Stored data

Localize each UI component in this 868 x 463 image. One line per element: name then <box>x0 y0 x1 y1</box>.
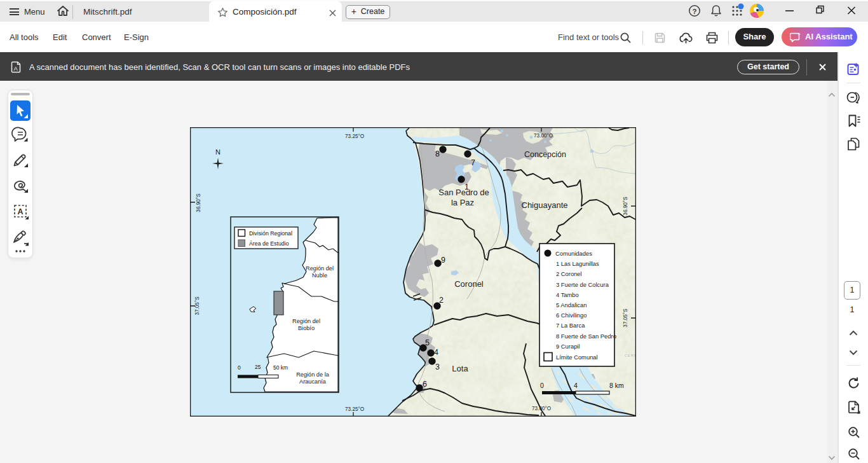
svg-text:Área de Estudio: Área de Estudio <box>249 240 289 247</box>
svg-text:8 km: 8 km <box>609 382 624 389</box>
svg-text:A: A <box>17 207 23 216</box>
svg-text:37.05°S: 37.05°S <box>623 308 628 328</box>
svg-text:A: A <box>13 65 18 72</box>
svg-text:Región del: Región del <box>306 265 334 272</box>
svg-text:Región del: Región del <box>292 318 320 324</box>
svg-text:CERRO: CERRO <box>625 354 636 357</box>
svg-text:73.25°O: 73.25°O <box>345 134 364 139</box>
svg-text:8: 8 <box>435 149 440 158</box>
svg-text:Comunidades: Comunidades <box>555 250 592 257</box>
svg-text:8 Fuerte de San Pedro: 8 Fuerte de San Pedro <box>556 333 616 340</box>
svg-text:Biobío: Biobío <box>298 325 315 331</box>
svg-text:2 Coronel: 2 Coronel <box>556 270 582 277</box>
svg-text:0: 0 <box>540 382 544 389</box>
svg-text:6 Chivilingo: 6 Chivilingo <box>556 312 587 319</box>
svg-text:4: 4 <box>574 382 578 389</box>
svg-text:4: 4 <box>434 348 438 357</box>
svg-text:6: 6 <box>423 380 427 389</box>
svg-text:5: 5 <box>425 338 430 347</box>
svg-text:Concepción: Concepción <box>524 150 566 159</box>
svg-text:1 Las Lagunillas: 1 Las Lagunillas <box>556 260 599 267</box>
svg-text:73.00°O: 73.00°O <box>534 133 553 139</box>
svg-text:36.90°S: 36.90°S <box>623 197 628 216</box>
svg-text:25: 25 <box>255 364 261 370</box>
svg-text:División Regional: División Regional <box>249 230 292 237</box>
svg-text:la Paz: la Paz <box>451 198 474 207</box>
svg-text:Lota: Lota <box>452 364 468 373</box>
svg-text:9 Curapil: 9 Curapil <box>556 343 580 350</box>
svg-text:San Pedro de: San Pedro de <box>438 188 489 197</box>
svg-text:3 Fuerte de Colcura: 3 Fuerte de Colcura <box>556 281 609 288</box>
svg-text:36.90°S: 36.90°S <box>196 193 201 212</box>
svg-text:5 Andalican: 5 Andalican <box>556 301 587 308</box>
svg-text:0: 0 <box>238 364 241 371</box>
svg-text:2: 2 <box>439 296 444 305</box>
svg-text:73.00°O: 73.00°O <box>532 406 551 411</box>
svg-text:7 La Barca: 7 La Barca <box>556 322 585 329</box>
svg-text:37.05°S: 37.05°S <box>194 296 200 315</box>
svg-text:Chiguayante: Chiguayante <box>522 200 568 210</box>
svg-text:Ñuble: Ñuble <box>312 272 327 279</box>
svg-text:3: 3 <box>435 363 440 371</box>
svg-text:Araucanía: Araucanía <box>299 378 327 385</box>
svg-text:50 km: 50 km <box>273 364 288 371</box>
svg-text:73.25°O: 73.25°O <box>345 406 364 412</box>
svg-text:Límite Comunal: Límite Comunal <box>556 354 598 361</box>
svg-text:Región de la: Región de la <box>296 371 329 378</box>
svg-text:N: N <box>215 148 220 156</box>
svg-text:7: 7 <box>471 158 475 167</box>
svg-text:?: ? <box>692 8 696 15</box>
svg-text:Coronel: Coronel <box>454 279 484 289</box>
svg-text:4 Tambo: 4 Tambo <box>556 291 579 298</box>
svg-text:9: 9 <box>441 256 445 265</box>
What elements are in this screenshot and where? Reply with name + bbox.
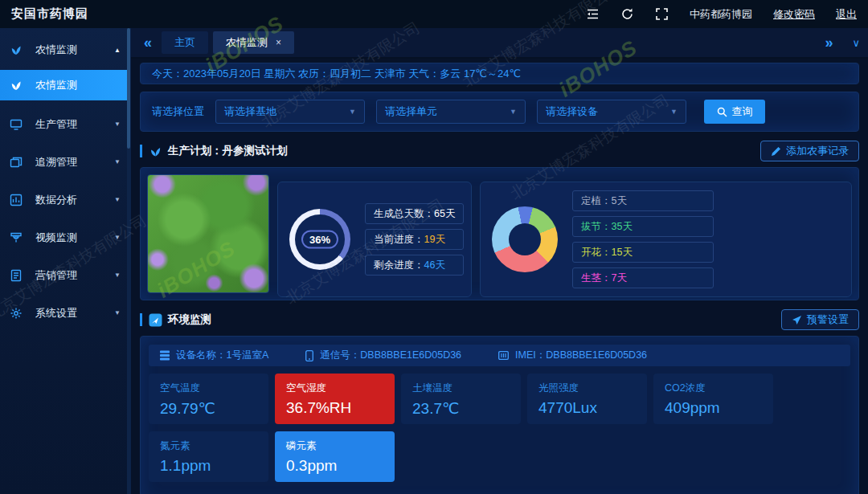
server-icon	[160, 350, 170, 361]
sensor-card-nitrogen[interactable]: 氮元素 1.1ppm	[149, 431, 268, 482]
sidebar-item-settings[interactable]: 系统设置 ▼	[0, 294, 130, 332]
sensor-card-soil-temp[interactable]: 土壤温度 23.7℃	[401, 374, 521, 424]
collapse-menu-icon[interactable]	[586, 7, 600, 21]
chevron-down-icon: ▼	[114, 234, 121, 241]
sensor-card-phosphorus[interactable]: 磷元素 0.3ppm	[275, 431, 395, 482]
app-title: 安国市药博园	[11, 6, 88, 22]
stage-shengjing: 生茎：7天	[572, 267, 714, 288]
change-password-link[interactable]: 修改密码	[773, 7, 815, 22]
stat-current-days: 当前进度：19天	[365, 229, 464, 250]
filter-bar: 请选择位置 请选择基地 ▼ 请选择单元 ▼ 请选择设备 ▼ 查询	[140, 92, 859, 132]
sensor-card-air-temp[interactable]: 空气温度 29.79℃	[149, 374, 268, 424]
sidebar-item-label: 系统设置	[35, 306, 114, 320]
org-name[interactable]: 中药都药博园	[690, 7, 752, 22]
tabs-scroll-right-icon[interactable]: »	[820, 35, 837, 50]
sidebar-item-label: 生产管理	[35, 117, 114, 132]
stages-card: 定植：5天 拔节：35天 开花：15天 生茎：7天	[480, 182, 852, 297]
stage-dingzhi: 定植：5天	[572, 190, 714, 211]
sensor-card-light[interactable]: 光照强度 4770Lux	[527, 374, 647, 424]
progress-percent: 36%	[301, 231, 338, 249]
date-weather-bar: 今天：2023年05月20日 星期六 农历：四月初二 天津市 天气：多云 17℃…	[140, 63, 859, 84]
gear-icon	[10, 307, 23, 320]
refresh-icon[interactable]	[620, 7, 634, 21]
bar-chart-icon	[10, 194, 23, 206]
production-section-title: 生产计划：丹参测试计划	[168, 144, 288, 158]
environment-section-header: 环境监测 预警设置	[140, 308, 859, 331]
phone-icon	[305, 350, 313, 361]
device-name: 设备名称：1号温室A	[160, 349, 268, 362]
stat-remaining-days: 剩余进度：46天	[365, 255, 464, 276]
add-farm-record-button[interactable]: 添加农事记录	[760, 141, 859, 161]
monitor-icon	[10, 118, 23, 131]
sidebar-item-marketing[interactable]: 营销管理 ▼	[0, 256, 130, 294]
chevron-down-icon: ▼	[114, 196, 121, 203]
device-comm-number: 通信号：DBB8BBE1E6D05D36	[305, 349, 461, 362]
leaf-icon	[149, 145, 162, 158]
device-imei: IMEI：DBB8BBE1E6D05D36	[498, 349, 647, 362]
tab-nongqing-active[interactable]: 农情监测 ×	[213, 31, 294, 54]
tab-home[interactable]: 主页	[162, 31, 208, 54]
logout-link[interactable]: 退出	[836, 7, 857, 22]
section-accent-bar	[140, 313, 142, 326]
warning-settings-label: 预警设置	[807, 312, 849, 327]
chevron-down-icon: ▼	[114, 309, 121, 316]
sidebar-item-video[interactable]: 视频监测 ▼	[0, 218, 130, 256]
main-content: 今天：2023年05月20日 星期六 农历：四月初二 天津市 天气：多云 17℃…	[131, 59, 868, 494]
device-info-bar: 设备名称：1号温室A 通信号：DBB8BBE1E6D05D36 IMEI：DBB…	[149, 345, 850, 366]
stage-kaihua: 开花：15天	[572, 242, 714, 263]
seedling-icon	[10, 43, 23, 56]
camera-icon	[10, 231, 23, 244]
sidebar-item-trace[interactable]: 追溯管理 ▼	[0, 143, 130, 181]
sidebar-scrollbar[interactable]	[127, 28, 130, 494]
sim-icon	[498, 350, 509, 361]
sidebar-item-label: 追溯管理	[35, 155, 114, 169]
sidebar-item-analytics[interactable]: 数据分析 ▼	[0, 181, 130, 218]
unit-select-value: 请选择单元	[385, 104, 437, 119]
tab-label: 农情监测	[226, 35, 268, 50]
fullscreen-icon[interactable]	[655, 7, 669, 21]
sensor-row-1: 空气温度 29.79℃ 空气湿度 36.7%RH 土壤温度 23.7℃ 光照强度…	[149, 374, 850, 424]
chevron-down-icon: ▼	[114, 120, 121, 128]
production-section-header: 生产计划：丹参测试计划 添加农事记录	[140, 140, 859, 162]
add-farm-record-label: 添加农事记录	[786, 144, 849, 158]
top-header: 安国市药博园 中药都药博园 修改密码 退出	[0, 0, 868, 28]
tabs-menu-icon[interactable]: ∨	[852, 37, 860, 49]
sidebar-item-label: 数据分析	[35, 193, 114, 207]
pencil-icon	[771, 146, 781, 157]
base-select[interactable]: 请选择基地 ▼	[215, 100, 365, 124]
tab-bar: « 主页 农情监测 × » ∨	[131, 28, 868, 59]
sidebar-item-nongqing-active[interactable]: 农情监测	[0, 70, 130, 100]
chevron-down-icon: ▼	[510, 108, 517, 116]
section-accent-bar	[140, 145, 142, 157]
unit-select[interactable]: 请选择单元 ▼	[376, 100, 526, 124]
close-icon[interactable]: ×	[276, 37, 281, 48]
device-select-value: 请选择设备	[546, 104, 598, 119]
stage-donut-chart	[492, 206, 558, 272]
device-select[interactable]: 请选择设备 ▼	[537, 100, 686, 124]
sidebar-item-nongqing-parent[interactable]: 农情监测 ▲	[0, 35, 130, 65]
sidebar-item-production[interactable]: 生产管理 ▼	[0, 105, 130, 143]
progress-ring-chart: 36%	[289, 209, 350, 270]
chevron-down-icon: ▼	[114, 271, 121, 279]
send-icon	[792, 315, 802, 325]
sidebar-item-label: 视频监测	[35, 231, 114, 245]
env-monitor-icon	[149, 313, 162, 327]
sidebar-item-label: 农情监测	[35, 43, 114, 57]
warning-settings-button[interactable]: 预警设置	[781, 309, 859, 330]
query-button[interactable]: 查询	[704, 100, 765, 124]
chevron-down-icon: ▼	[670, 108, 678, 116]
chevron-down-icon: ▼	[114, 158, 121, 165]
tab-label: 主页	[174, 35, 195, 50]
chevron-down-icon: ▼	[349, 108, 356, 116]
sensor-card-air-humidity[interactable]: 空气湿度 36.7%RH	[275, 374, 395, 424]
production-panel: 产品名称：丹参 品种信息：丹参 种植面积：10亩 所属基地：种植基地 所属单元：…	[140, 167, 859, 300]
environment-panel: 设备名称：1号温室A 通信号：DBB8BBE1E6D05D36 IMEI：DBB…	[140, 336, 859, 494]
stage-bajie: 拔节：35天	[572, 216, 714, 237]
stat-total-days: 生成总天数：65天	[365, 203, 464, 224]
chevron-up-icon: ▲	[114, 47, 121, 54]
environment-section-title: 环境监测	[168, 312, 211, 327]
tabs-scroll-left-icon[interactable]: «	[139, 35, 157, 50]
query-button-label: 查询	[732, 104, 753, 119]
sensor-card-co2[interactable]: CO2浓度 409ppm	[653, 374, 773, 424]
location-label: 请选择位置	[152, 104, 204, 119]
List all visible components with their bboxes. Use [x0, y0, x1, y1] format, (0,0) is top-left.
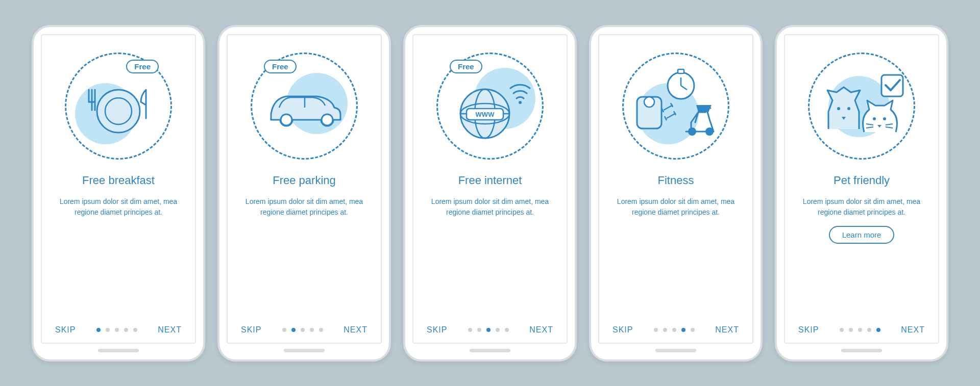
- skip-button[interactable]: SKIP: [55, 325, 76, 334]
- next-button[interactable]: NEXT: [529, 325, 553, 334]
- screen-title: Free parking: [273, 174, 336, 187]
- svg-point-0: [97, 90, 140, 133]
- svg-line-17: [664, 105, 673, 110]
- screen-description: Lorem ipsum dolor sit dim amet, mea regi…: [796, 196, 927, 218]
- page-dot: [496, 328, 500, 332]
- svg-point-26: [837, 107, 840, 110]
- learn-more-button[interactable]: Learn more: [829, 226, 895, 244]
- next-button[interactable]: NEXT: [901, 325, 925, 334]
- svg-point-16: [644, 97, 654, 107]
- page-indicator: [840, 328, 880, 332]
- page-indicator: [282, 328, 323, 332]
- screen-description: Lorem ipsum dolor sit dim amet, mea regi…: [53, 196, 184, 218]
- skip-button[interactable]: SKIP: [427, 325, 447, 334]
- page-dot: [468, 328, 472, 332]
- page-dot: [106, 328, 110, 332]
- page-dot: [310, 328, 314, 332]
- home-indicator: [284, 349, 325, 352]
- page-dot: [849, 328, 853, 332]
- screen-title: Free breakfast: [82, 174, 155, 187]
- onboarding-footer: SKIP NEXT: [796, 325, 927, 334]
- phone-frame: Free Free breakfast Lorem ipsum dolor si…: [32, 25, 205, 362]
- page-dot: [319, 328, 323, 332]
- screen-description: Lorem ipsum dolor sit dim amet, mea regi…: [239, 196, 370, 218]
- page-dot: [672, 328, 676, 332]
- svg-point-27: [847, 107, 850, 110]
- free-badge: Free: [450, 60, 482, 73]
- page-dot: [663, 328, 667, 332]
- onboarding-screen-internet: Free WWW Free internet Lorem ipsum dolor…: [412, 34, 568, 344]
- skip-button[interactable]: SKIP: [241, 325, 261, 334]
- page-dot: [505, 328, 509, 332]
- next-button[interactable]: NEXT: [158, 325, 182, 334]
- skip-button[interactable]: SKIP: [798, 325, 819, 334]
- page-dot: [858, 328, 862, 332]
- page-dot: [115, 328, 119, 332]
- screen-title: Pet friendly: [834, 174, 890, 187]
- page-indicator: [654, 328, 695, 332]
- skip-button[interactable]: SKIP: [612, 325, 633, 334]
- gym-equipment-icon: [630, 65, 722, 147]
- page-dot: [282, 328, 286, 332]
- svg-point-24: [705, 127, 714, 136]
- onboarding-screen-parking: Free Free parking Lorem ipsum dolor sit …: [227, 34, 382, 344]
- page-dot: [654, 328, 658, 332]
- svg-point-2: [281, 114, 292, 125]
- screen-title: Free internet: [458, 174, 522, 187]
- home-indicator: [470, 349, 510, 352]
- onboarding-footer: SKIP NEXT: [239, 325, 370, 334]
- free-badge: Free: [126, 60, 159, 73]
- home-indicator: [841, 349, 882, 352]
- page-dot: [301, 328, 305, 332]
- phone-frame: Free WWW Free internet Lorem ipsum dolor…: [403, 25, 577, 362]
- page-dot: [477, 328, 481, 332]
- page-indicator: [468, 328, 509, 332]
- pets-checkbox-icon: [813, 68, 910, 144]
- illustration-container: [808, 53, 915, 160]
- page-dot: [291, 328, 296, 332]
- svg-point-10: [519, 101, 522, 104]
- page-dot: [691, 328, 695, 332]
- free-badge: Free: [264, 60, 297, 73]
- screen-description: Lorem ipsum dolor sit dim amet, mea regi…: [610, 196, 741, 218]
- phone-frame: Pet friendly Lorem ipsum dolor sit dim a…: [775, 25, 948, 362]
- onboarding-screen-breakfast: Free Free breakfast Lorem ipsum dolor si…: [41, 34, 196, 344]
- onboarding-footer: SKIP NEXT: [53, 325, 184, 334]
- home-indicator: [655, 349, 696, 352]
- next-button[interactable]: NEXT: [344, 325, 368, 334]
- plate-fork-knife-icon: [78, 75, 159, 137]
- illustration-container: Free WWW: [436, 53, 544, 160]
- phone-frame: Fitness Lorem ipsum dolor sit dim amet, …: [589, 25, 763, 362]
- www-label: WWW: [476, 111, 495, 118]
- page-indicator: [96, 328, 137, 332]
- page-dot: [124, 328, 128, 332]
- svg-point-29: [883, 117, 886, 120]
- car-icon: [261, 78, 348, 134]
- illustration-container: [622, 53, 729, 160]
- svg-point-3: [322, 114, 333, 125]
- page-dot: [133, 328, 137, 332]
- page-dot: [96, 328, 101, 332]
- svg-point-28: [873, 117, 876, 120]
- page-dot: [876, 328, 880, 332]
- svg-line-20: [667, 113, 676, 118]
- page-dot: [840, 328, 844, 332]
- next-button[interactable]: NEXT: [715, 325, 739, 334]
- illustration-container: Free: [65, 53, 172, 160]
- home-indicator: [98, 349, 139, 352]
- illustration-container: Free: [251, 53, 358, 160]
- page-dot: [681, 328, 685, 332]
- onboarding-screen-pet-friendly: Pet friendly Lorem ipsum dolor sit dim a…: [784, 34, 939, 344]
- svg-point-23: [688, 127, 696, 136]
- screen-description: Lorem ipsum dolor sit dim amet, mea regi…: [425, 196, 555, 218]
- onboarding-footer: SKIP NEXT: [425, 325, 555, 334]
- svg-rect-12: [678, 69, 684, 73]
- page-dot: [867, 328, 871, 332]
- page-dot: [486, 328, 491, 332]
- svg-line-21: [665, 116, 667, 120]
- phone-frame: Free Free parking Lorem ipsum dolor sit …: [217, 25, 391, 362]
- onboarding-footer: SKIP NEXT: [610, 325, 741, 334]
- screen-title: Fitness: [658, 174, 694, 187]
- globe-wifi-icon: WWW: [444, 68, 536, 144]
- onboarding-screen-fitness: Fitness Lorem ipsum dolor sit dim amet, …: [598, 34, 753, 344]
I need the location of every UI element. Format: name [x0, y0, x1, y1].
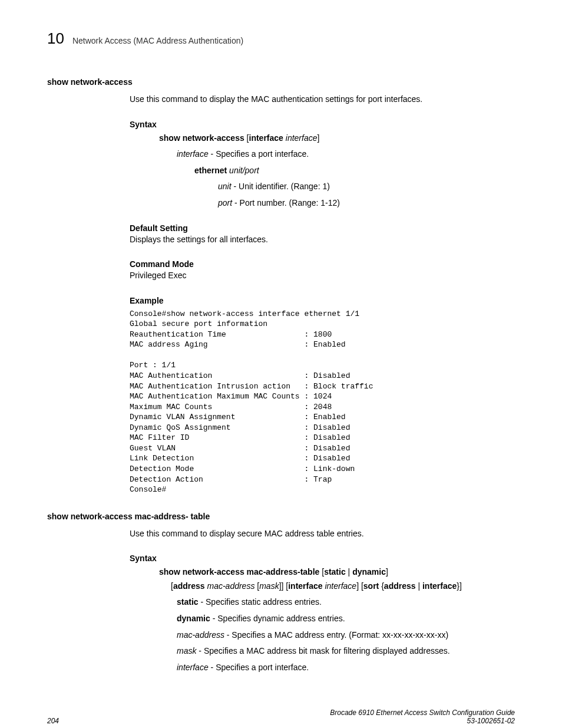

[EXERCISE REQUIREMENTS] Return each line of the data above that includes the word "record".

[RESPONSE BOX]
add-farm-record-button[interactable]: 添加农事记录	[760, 141, 859, 161]
add-farm-record-label: 添加农事记录	[786, 144, 849, 158]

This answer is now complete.